"O daughter of Zion, . . . the Lord shall redeem thee from the hand of thine enemies. Now also many nations are gathered against thee, that say, Let her be defiled, and let our eye look upon Zion. But they know not the thoughts of the Lord, neither understand they His counsel." Micah 4:10-12. God will not fail His church in the hour of her greatest peril. He has promised deliverance. "I will bring again the captivity of Jacob's tents," He has declared, "and have mercy on his dwelling places." Jeremiah 30:18.
Then will the purpose of God be fulfilled; the principles of His kingdom will be honored by all beneath the sun.
When Darius the Median took the throne formerly occupied by the Babylonian rulers, he at once proceeded to reorganize the government. He "set over the kingdom an hundred and twenty princes; . . . and over these three presidents; of whom Daniel was first: that the princes might give accounts unto them, and the king should have no damage. Then this Daniel was preferred above the presidents and princes, because an excellent spirit was in him; and the king thought to set him over the whole realm."

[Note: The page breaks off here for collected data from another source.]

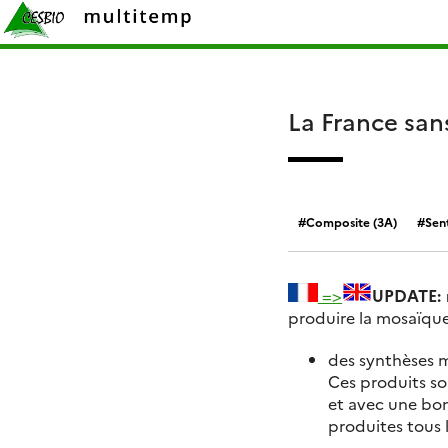
Skip
Rechercher :
to
content
La France san
Composite (3A)
Sent
=>
UPDATE: r
produire la mosaïque 
des synthèses m
Ces produits so
et avec une bon
produites tous 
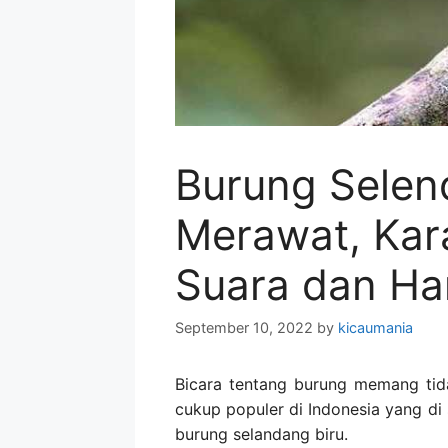
Burung Selen
Merawat, Kar
Suara dan Ha
September 10, 2022
by
kicaumania
Bicara tentang burung memang tid
cukup populer di Indonesia yang di
burung selandang biru.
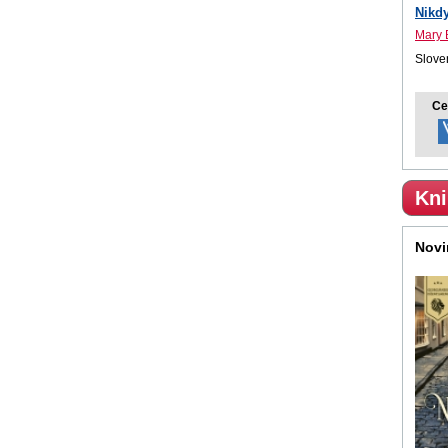
Nikd
Mary 
Sloven
Ce
Kni
Novi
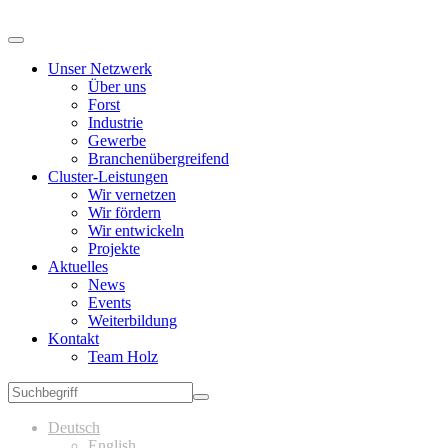
Unser Netzwerk
Über uns
Forst
Industrie
Gewerbe
Branchenübergreifend
Cluster-Leistungen
Wir vernetzen
Wir fördern
Wir entwickeln
Projekte
Aktuelles
News
Events
Weiterbildung
Kontakt
Team Holz
Deutsch
English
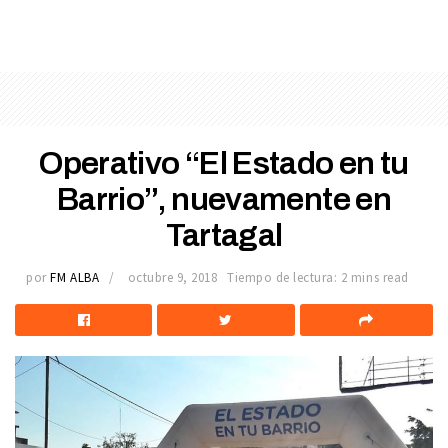
Operativo “El Estado en tu
Barrio”, nuevamente en
Tartagal
por
FM ALBA
octubre 9, 2018
Tiempo de lectura: 2 mins read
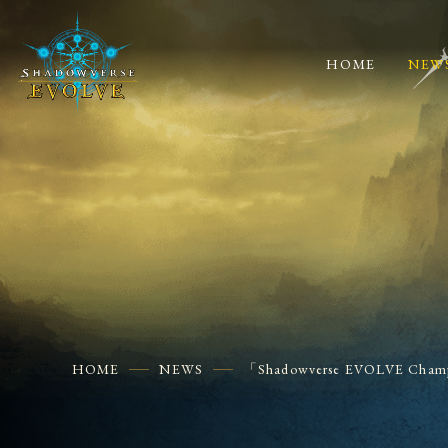
HOME
NEW
HOME
NEWS
「Shadowverse EVOLVE 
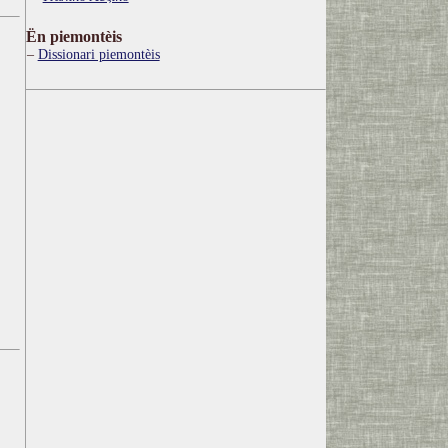
Ën piemontèis
Dissionari piemontèis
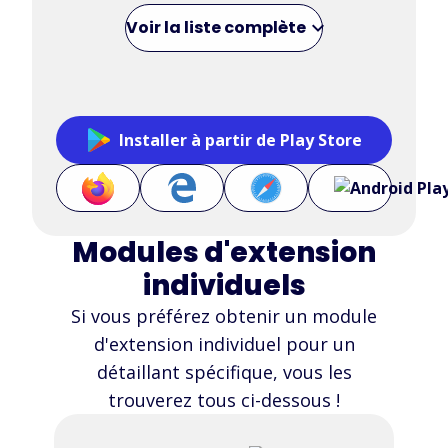
Voir la liste complète
Installer à partir de Play Store
Modules d'extension
individuels
Si vous préférez obtenir un module
d'extension individuel pour un
détaillant spécifique, vous les
trouverez tous ci-dessous !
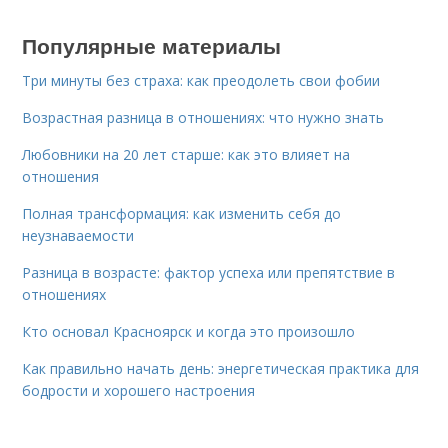
Популярные материалы
Три минуты без страха: как преодолеть свои фобии
Возрастная разница в отношениях: что нужно знать
Любовники на 20 лет старше: как это влияет на
отношения
Полная трансформация: как изменить себя до
неузнаваемости
Разница в возрасте: фактор успеха или препятствие в
отношениях
Кто основал Красноярск и когда это произошло
Как правильно начать день: энергетическая практика для
бодрости и хорошего настроения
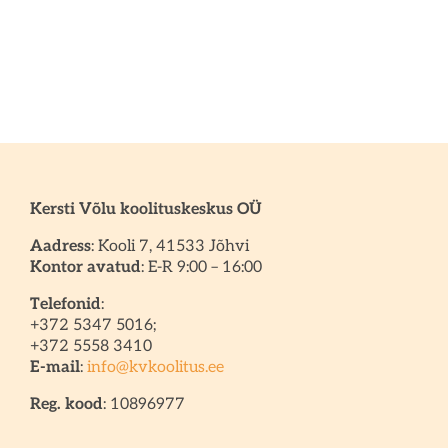
Kersti Võlu koolituskeskus OÜ
Aadress
: Kooli 7, 41533 Jõhvi
Kontor avatud
: E-R 9:00 – 16:00
Telefonid
:
+372 5347 5016;
+372 5558 3410
E-mail
:
info@kvkoolitus.ee
Reg. kood
: 10896977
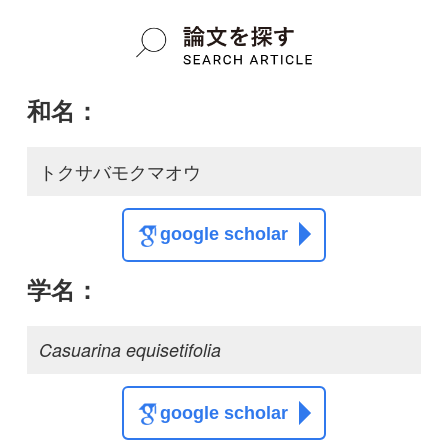
Casuarina equisetifolia
google scholar
質問・報告掲示板TOP
この種に関する
スレッド
この種の写真を募集中です！お寄せください！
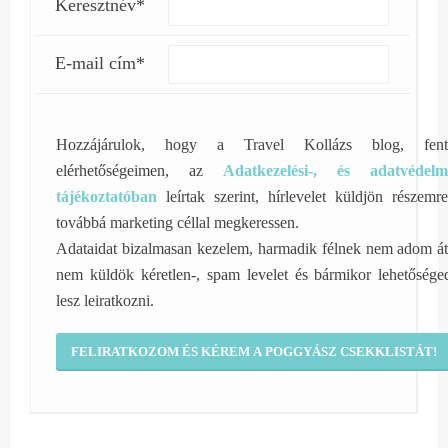
Keresztnév*
E-mail cím*
Hozzájárulok, hogy a Travel Kollázs blog, fent
elérhetőségeimen, az
Adatkezelési-, és adatvédelm
tájékoztatóban
leírtak szerint, hírlevelet küldjön részemre
továbbá marketing céllal megkeressen.
Adataidat bizalmasan kezelem, harmadik félnek nem adom át
nem küldök kéretlen-, spam levelet és bármikor lehetősége
lesz leiratkozni.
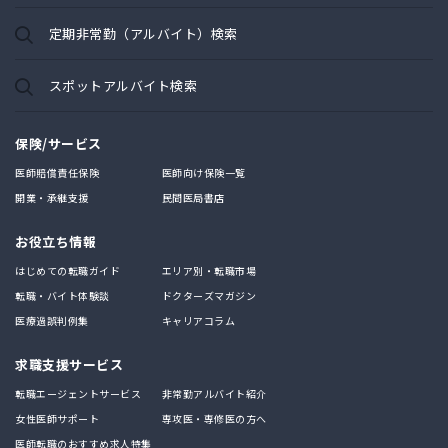
定期非常勤（アルバイト）検索
スポットアルバイト検索
保険/サービス
医師賠償責任保険
医師向け保険一覧
開業・承継支援
民間医局書店
お役立ち情報
はじめての転職ガイド
エリア別・転職市場
転職・バイト体験談
ドクターズマガジン
医療過誤判例集
キャリアコラム
求職支援サービス
転職エージェントサービス
非常勤アルバイト紹介
女性医師サポート
専攻医・専修医の方へ
医師転職のおすすめ求人特集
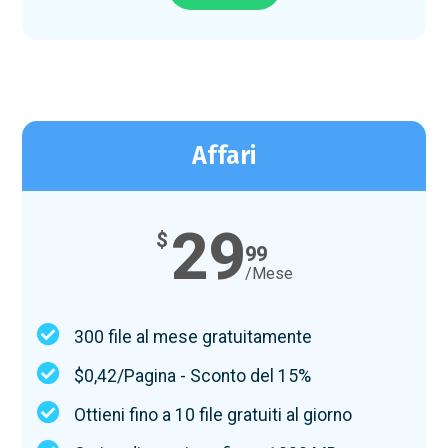
Affari
29
$
99
/Mese
300 file al mese gratuitamente
$0,42/Pagina - Sconto del 15%
Ottieni fino a 10 file gratuiti al giorno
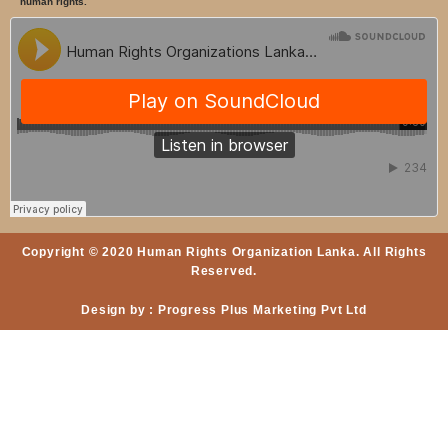
human rights.
Copyright © 2020 Human Rights Organization Lanka. All Rights
Reserved.
Design by : Progress Plus Marketing Pvt Ltd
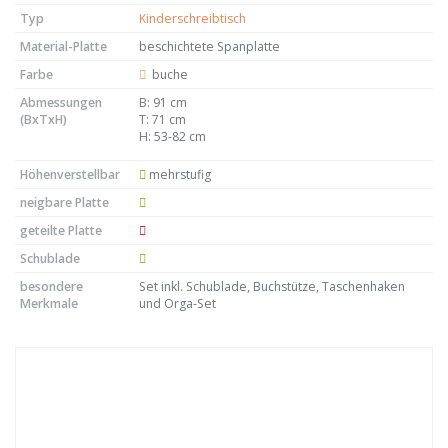
Typ
Kinderschreibtisch
Material-Platte
beschichtete Spanplatte
Farbe
buche
Abmessungen
B: 91 cm
(BxTxH)
T: 71 cm
H: 53-82 cm
Höhenverstellbar
mehrstufig
neigbare Platte
geteilte Platte
Schublade
besondere
Set inkl. Schublade, Buchstütze, Taschenhaken
Merkmale
und Orga-Set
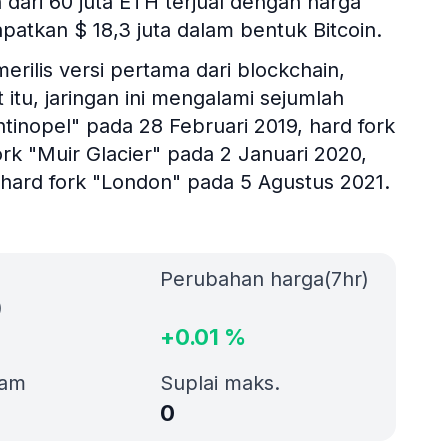
dari 60 juta ETH terjual dengan harga
atkan $ 18,3 juta dalam bentuk Bitcoin.
rilis versi pertama dari blockchain,
 itu, jaringan ini mengalami sejumlah
tinopel" pada 28 Februari 2019, hard fork
rk "Muir Glacier" pada 2 Januari 2020,
n hard fork "London" pada 5 Agustus 2021.
Perubahan harga(7hr)
)
+
0.01
%
jam
Suplai maks.
0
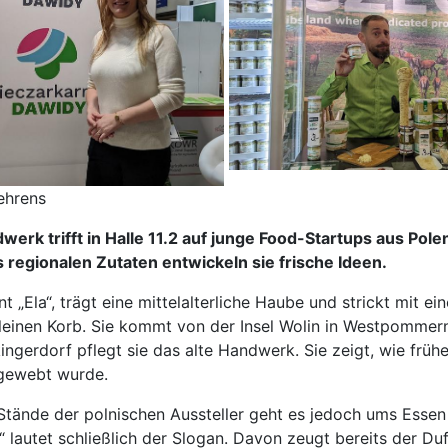
ehrens
werk trifft in Halle 11.2 auf junge Food-Startups aus Pole
 regionalen Zutaten entwickeln sie frische Ideen.
t „Ela“, trägt eine mittelalterliche Haube und strickt mit ei
leinen Korb. Sie kommt von der Insel Wolin in Westpommern
ngerdorf pflegt sie das alte Handwerk. Sie zeigt, wie früh
gewebt wurde.
tände der polnischen Aussteller geht es jedoch ums Essen
 lautet schließlich der Slogan. Davon zeugt bereits der Du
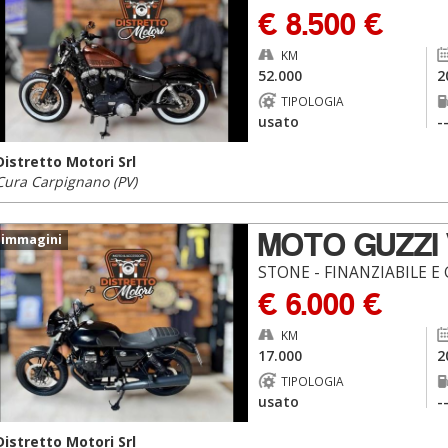
€ 8.500 €
KM
52.000
2
TIPOLOGIA
usato
-
Distretto Motori Srl
Cura Carpignano (PV)
MOTO GUZZI 
 immagini
STONE - FINANZIABILE E
€ 6.000 €
KM
17.000
2
TIPOLOGIA
usato
-
Distretto Motori Srl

The honors bestowed upon Daniel excited the jealousy of the leading men of the kingdom, and they sought for occasion of complaint against him. But they could find none, "forasmuch as he was faithful, neither was there any error or fault found in him.
Daniel's blameless conduct excited still further the jealousy of his enemies. "We shall not find any occasion against this Daniel," they were constrained to acknowledge, "except
we find it against him concerning the law of his God.
Thereupon the presidents and princes, counseling together, devised a scheme whereby they hoped to accomplish the prophet's destruction. They determined to ask the king to sign a decree which they should prepare, forbidding any person in the realm to ask anything of God or man, except of Darius the king, for the space of thirty days. A violation of this decree should be punished by casting the offender into a den of lions.
Accordingly, the princes prepared such a decree, and presented it to Darius for his signature. Appealing to his vanity, they persuaded him that the carrying out of this edict would add greatly to his honor and authority. Ignorant of the subtle purpose of the princes, the king did not discern their animosity as revealed in the decree, and, yielding to their flattery, he signed it.